J’entre dans l’Utah en quittant le village de Mexican Hat. Un immense sombrero aux larges bords et à la calotte bombée semble avoir été abandonné sur un récif. Une douce mélodie m’attire. Les teintes brûlantes des roches ont dû servir de muse à un mariachi. Je suis la lointaine complainte, m’imagine l’homme à la veste courte aux revers évasés, son pantalon orné de rangées de boutons en argent maintenu par une ceinture de cuir à boucle de métal. Celui qui n’a jamais le rôle du héros, le guitariste anonyme des soirées populaire, le figurant des films du grand ouest. En m’approchant, le sombrero se déforme progressivement et ne devient qu’un rocher plat en équilibre sur un piton. Le musicien a disparu, je n’entends que le vent souffler à travers les failles de l’immense bloc de pierre.
Les montagnes tordues
Deux monstrueuses montagnes se dessinent derrière la colline roussie par les incessants rayons du soleil. J’approche lentement les crêtes dépouillées de cet univers ténébreux. Montagnes Suisses, désert d’Espagne ou encore gorges profondes de Karijini en Australie, en l’espace de quelques kilomètres le paysage se transforme. Et c’est à l’issue d’un virage que se dévoile un merveilleux camaïeu de rouge, orange, rose et ocre, tout en vertical.

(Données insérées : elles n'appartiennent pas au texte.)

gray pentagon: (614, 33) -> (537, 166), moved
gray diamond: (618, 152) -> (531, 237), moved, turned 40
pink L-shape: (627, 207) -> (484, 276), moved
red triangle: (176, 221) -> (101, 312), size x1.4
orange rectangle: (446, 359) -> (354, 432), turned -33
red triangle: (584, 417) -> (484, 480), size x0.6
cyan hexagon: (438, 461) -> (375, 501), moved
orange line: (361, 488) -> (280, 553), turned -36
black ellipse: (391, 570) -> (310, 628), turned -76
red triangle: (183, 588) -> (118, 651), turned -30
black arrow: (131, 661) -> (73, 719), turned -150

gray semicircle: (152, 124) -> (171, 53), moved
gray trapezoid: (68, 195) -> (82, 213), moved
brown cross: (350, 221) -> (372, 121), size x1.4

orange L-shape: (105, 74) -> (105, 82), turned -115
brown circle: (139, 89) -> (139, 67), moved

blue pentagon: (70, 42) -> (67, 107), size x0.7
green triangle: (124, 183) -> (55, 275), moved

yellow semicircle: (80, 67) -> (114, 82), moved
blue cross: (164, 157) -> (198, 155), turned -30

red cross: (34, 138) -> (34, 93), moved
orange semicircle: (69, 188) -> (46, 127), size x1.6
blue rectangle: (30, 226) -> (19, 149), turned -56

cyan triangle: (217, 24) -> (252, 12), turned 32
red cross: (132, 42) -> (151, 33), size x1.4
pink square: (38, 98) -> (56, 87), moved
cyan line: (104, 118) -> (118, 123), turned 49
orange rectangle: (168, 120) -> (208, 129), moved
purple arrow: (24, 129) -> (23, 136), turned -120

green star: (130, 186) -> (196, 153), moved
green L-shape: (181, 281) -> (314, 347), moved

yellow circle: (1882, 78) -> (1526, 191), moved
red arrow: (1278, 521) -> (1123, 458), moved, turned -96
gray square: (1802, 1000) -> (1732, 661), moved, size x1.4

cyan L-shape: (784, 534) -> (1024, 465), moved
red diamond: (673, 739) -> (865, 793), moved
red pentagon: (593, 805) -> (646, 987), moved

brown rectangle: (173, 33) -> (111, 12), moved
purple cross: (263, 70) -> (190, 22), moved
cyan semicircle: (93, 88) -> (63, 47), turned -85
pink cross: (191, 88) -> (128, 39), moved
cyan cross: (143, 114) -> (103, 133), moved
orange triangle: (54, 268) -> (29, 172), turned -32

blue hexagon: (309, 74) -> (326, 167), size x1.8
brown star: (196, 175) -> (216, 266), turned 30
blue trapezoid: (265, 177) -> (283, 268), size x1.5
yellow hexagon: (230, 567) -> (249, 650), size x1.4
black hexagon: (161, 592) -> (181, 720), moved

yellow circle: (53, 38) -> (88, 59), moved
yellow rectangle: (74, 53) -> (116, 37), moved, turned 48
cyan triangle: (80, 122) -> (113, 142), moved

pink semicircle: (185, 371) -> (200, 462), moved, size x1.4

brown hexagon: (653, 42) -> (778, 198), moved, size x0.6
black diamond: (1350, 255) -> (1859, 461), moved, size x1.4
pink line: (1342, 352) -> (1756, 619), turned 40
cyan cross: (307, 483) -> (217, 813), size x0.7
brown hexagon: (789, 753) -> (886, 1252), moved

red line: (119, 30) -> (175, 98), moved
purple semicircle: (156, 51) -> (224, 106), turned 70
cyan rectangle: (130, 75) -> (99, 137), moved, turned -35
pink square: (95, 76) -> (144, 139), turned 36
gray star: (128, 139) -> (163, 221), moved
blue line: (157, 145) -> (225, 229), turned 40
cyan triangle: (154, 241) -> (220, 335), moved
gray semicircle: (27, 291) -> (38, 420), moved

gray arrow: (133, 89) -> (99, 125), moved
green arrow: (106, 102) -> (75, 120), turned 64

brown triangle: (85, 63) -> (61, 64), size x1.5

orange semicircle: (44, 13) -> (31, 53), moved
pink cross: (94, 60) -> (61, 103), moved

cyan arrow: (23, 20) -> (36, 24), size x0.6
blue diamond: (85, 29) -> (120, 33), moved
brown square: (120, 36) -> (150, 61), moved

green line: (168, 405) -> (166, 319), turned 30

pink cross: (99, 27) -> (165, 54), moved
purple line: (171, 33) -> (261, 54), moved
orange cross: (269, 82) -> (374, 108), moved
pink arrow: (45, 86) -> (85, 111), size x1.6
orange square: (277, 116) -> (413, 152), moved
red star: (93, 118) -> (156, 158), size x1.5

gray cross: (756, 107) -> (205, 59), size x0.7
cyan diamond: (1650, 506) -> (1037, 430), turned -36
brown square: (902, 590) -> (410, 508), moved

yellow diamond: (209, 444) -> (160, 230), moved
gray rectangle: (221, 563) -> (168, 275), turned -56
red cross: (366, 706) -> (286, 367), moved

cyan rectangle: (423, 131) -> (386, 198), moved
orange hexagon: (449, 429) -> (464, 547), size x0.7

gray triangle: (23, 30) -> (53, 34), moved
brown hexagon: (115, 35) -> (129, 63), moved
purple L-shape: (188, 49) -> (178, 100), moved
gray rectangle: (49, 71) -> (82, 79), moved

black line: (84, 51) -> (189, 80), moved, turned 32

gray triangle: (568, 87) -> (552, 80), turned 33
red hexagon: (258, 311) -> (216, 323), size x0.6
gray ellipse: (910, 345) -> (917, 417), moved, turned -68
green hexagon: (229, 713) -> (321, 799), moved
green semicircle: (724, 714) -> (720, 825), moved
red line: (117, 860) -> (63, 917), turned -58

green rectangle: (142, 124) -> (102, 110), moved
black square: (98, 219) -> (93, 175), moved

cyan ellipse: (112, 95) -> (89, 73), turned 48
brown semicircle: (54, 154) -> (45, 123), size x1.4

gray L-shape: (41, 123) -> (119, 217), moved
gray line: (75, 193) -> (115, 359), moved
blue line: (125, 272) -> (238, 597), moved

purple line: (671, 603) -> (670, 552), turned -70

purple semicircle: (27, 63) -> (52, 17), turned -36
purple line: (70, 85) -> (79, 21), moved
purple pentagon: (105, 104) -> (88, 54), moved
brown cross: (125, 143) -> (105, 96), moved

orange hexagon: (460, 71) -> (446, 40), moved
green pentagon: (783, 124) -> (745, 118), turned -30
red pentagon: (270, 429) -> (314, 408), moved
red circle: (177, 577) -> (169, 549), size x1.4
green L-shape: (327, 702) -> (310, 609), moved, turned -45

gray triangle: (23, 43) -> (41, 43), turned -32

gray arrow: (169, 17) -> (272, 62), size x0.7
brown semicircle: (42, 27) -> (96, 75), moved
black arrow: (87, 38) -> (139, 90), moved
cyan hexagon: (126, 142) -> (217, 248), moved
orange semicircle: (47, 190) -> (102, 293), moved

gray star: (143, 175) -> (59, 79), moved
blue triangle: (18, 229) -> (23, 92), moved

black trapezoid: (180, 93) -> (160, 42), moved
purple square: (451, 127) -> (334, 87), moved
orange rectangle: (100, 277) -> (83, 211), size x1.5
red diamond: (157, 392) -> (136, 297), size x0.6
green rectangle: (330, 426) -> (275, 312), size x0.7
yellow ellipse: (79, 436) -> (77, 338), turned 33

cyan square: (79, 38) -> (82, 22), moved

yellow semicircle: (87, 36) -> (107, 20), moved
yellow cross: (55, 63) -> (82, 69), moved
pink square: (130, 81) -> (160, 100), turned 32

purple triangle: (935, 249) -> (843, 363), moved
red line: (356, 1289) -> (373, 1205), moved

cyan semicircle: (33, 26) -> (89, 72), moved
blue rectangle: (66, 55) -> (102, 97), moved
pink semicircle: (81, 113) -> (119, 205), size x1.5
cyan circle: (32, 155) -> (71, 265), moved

« C’est un foutu endroit pour perdre une vache. » Ebeneezer Bryce a vécu cinq années dans le Bryce Canyon. Ce pionnier mormon, lui laissa même son nom et cette laconique citation. Les pitons du Bryce Canyon semblent venir d’ailleurs, déposés ici par une horde de sculpteurs. Pointant le ciel comme pour le remercier de leur esthétique, façonnés par le travail des saisons, de la neige et du gel, les hoodoos constituent de véritables amphithéâtres en forme de fer à cheval.
Le saut de l'ange
Au commencement des premiers parcs nationaux, la protection des espèces animales et végétales n’est pas une préoccupation première. Et elle ne se justifiait que dans la mesure où elle servait le plaisir des visiteurs. Ce n’est qu’en 1916, lors de la mise en service du National Park Service que les valeurs esthétiques et historiques sont associées au respect de la faune et de la flore. Extrêmement surveillés, les 57 parcs demeurent la fierté du peuple américain. Je paye dix dollars l’entrée et peux y rester une semaine. Sceptique au départ, habitué à la gratuité européenne, je comprends rapidement que des armées de rangers entretiennent les lieux, et que cela à un coût.
Au sein du cortège de parcs nationaux que nous propose l’Utah, le Zion reste de loin le plus visité. Paradis des alpinistes, la succession de ses vertigineuses parois représente une véritable aubaine pour l’escalade. Suspendu à la corde et face aux parois démesurées, je domine la Virgin River qui d’ici, ne semble être qu’un misérable filet d’eau. Elle s’est creusé son propre itinéraire au pied des gigantesques murs blancs et roses pour devenir le cours d’eau le plus encaissé des États-Unis. Je regarde le vide sous mes pieds et réalise que plus de 500 m me séparent du sol. Paralysé, je m’agrippe au sommet du piton et décide de descendre très doucement, mais plus vite que la tombée du jour. Cette paroi a pour nom « le Saut de l’Ange », je suppose que les anges n’ont pas le vertige.